RMC

Réformer l'islam de France: "Il faut passer la période électorale, on ne pourra pas traiter ce sujet sereinement"

Dans un entretien au Monde, Manuel Valls a appelé vendredi à "bâtir" un nouveau modèle pour l'islam de France. Une volonté saluée sur RMC par Ahmed Orgas, vice-président du CFCM qui estime toutefois que le débat sera difficile à mener en pleine période électorale.

"Il faut inventer une nouvelle relation avec l'islam de France". Après les attentats successifs qui ont touché la France, Manuel Valls dans une interview au Monde a fait part de sa volonté de lutter contre le radicalisme religieux, notamment en construisant "un nouveau" modèle pour la deuxième religion de France. Des propos bien accueillis par Ahmed Orgas, vice-président du CFCM.

"Aujourd'hui que ce soit les représentants des partis politique de droite ou de gauche, du gouvernement, ils sont tous dans une réflexion sur les relations avec les représentants de l'islam de France, ce qu'on peut faire pour améliorer les relations entre les musulmans et l'Etat", salue-t-il. 

Interdire le financement étranger: "une annonce politique"

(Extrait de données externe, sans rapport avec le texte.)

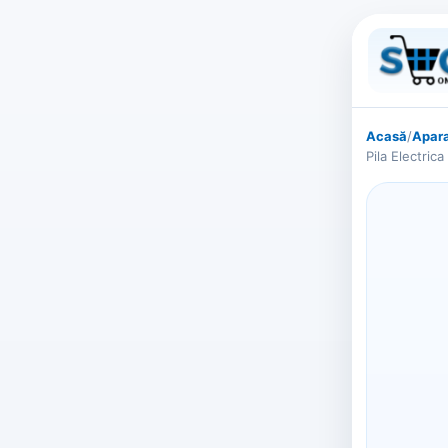
Acasă
/
Apara
Pila Electri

Pour parvenir à ce nouveau modèle, Manuel Valls estime notamment que les imams doivent exclusivement être formés en France et que "pour une période à déterminer", le financement étranger des mosquées ne soit plus possible. Une mesure qui serait destinée à empêcher l'influence de doctrines radicales venues de l'étranger dans le culte pratiqué en France. Mais pour Ahmed Orgas, il s'agit "plutôt d'une annonce politique".

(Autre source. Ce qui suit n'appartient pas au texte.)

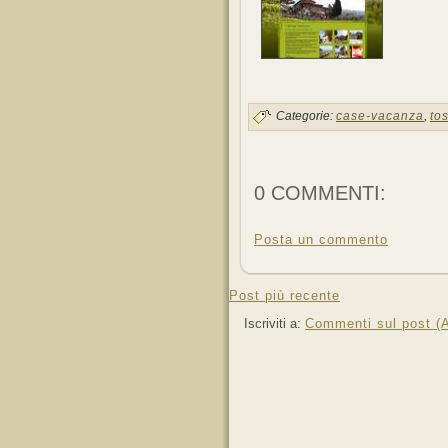
Categorie:
case-vacanza
,
to
0 COMMENTI:
Posta un commento
Post più recente
Iscriviti a:
Commenti sul post (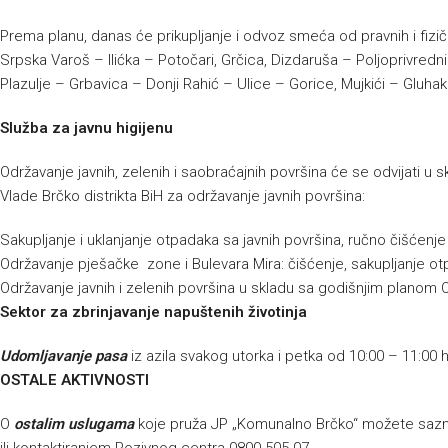
Prema planu, danas će prikupljanje i odvoz smeća od pravnih i fizič
Srpska Varoš – Ilićka – Potočari, Grčica, Dizdaruša – Poljoprivredni
Plazulje – Grbavica – Donji Rahić – Ulice – Gorice, Mujkići – Gluh
Služba za javnu higijenu
Održavanje javnih, zelenih i saobraćajnih površina će se odvijati 
Vlade Brčko distrikta BiH za održavanje javnih površina:
Sakupljanje i uklanjanje otpadaka sa javnih površina, ručno čišćenj
Održavanje pješačke zone i Bulevara Mira: čišćenje, sakupljanje ot
Održavanje javnih i zelenih površina u skladu sa godišnjim planom 
Sektor za zbrinjavanje napuštenih životinja
Udomljavanje pasa
iz azila svakog utorka i petka od 10:00 – 11:00 
OSTALE AKTIVNOSTI
O
ostalim uslugama
koje pruža JP „Komunalno Brčko“ možete sazna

"Il y a très peu de financement de l'étranger. Si personne n'en veut qu'ils l'interdisent et qu'ils appliquent la loi (...). J'invite notre ministre Manuel Valls à chiffrer les aides qui sont faites par ces Etats et sur quelles mosquées pour clôturer ce débat qui n'est pas sain, pas constructif", regrette-t-il.

Difficile actuellement de dire combien de mosquées en France ont reçu un financement de l'étranger. Ahmed Orgas les chiffre à "moins de dix" "sur 30 ans de constructions récentes". 

"Pas de salafisme dans les grandes mosquées"

Dans Le Monde, Manuel Valls estime encore que "le salafisme n'a pas sa place en France" et qu'il appartient "à l'islam de France de réagir". Sur le fond, le vice-président du CFCM s'accorde avec le Premier ministre pour dire qu'il y a bien un débat à avoir autour de cette pratique rigoriste de l'islam, suivie par certains terroristes islamistes. Mais il tient à relativiser la place du salafisme dans les mosquées françaises.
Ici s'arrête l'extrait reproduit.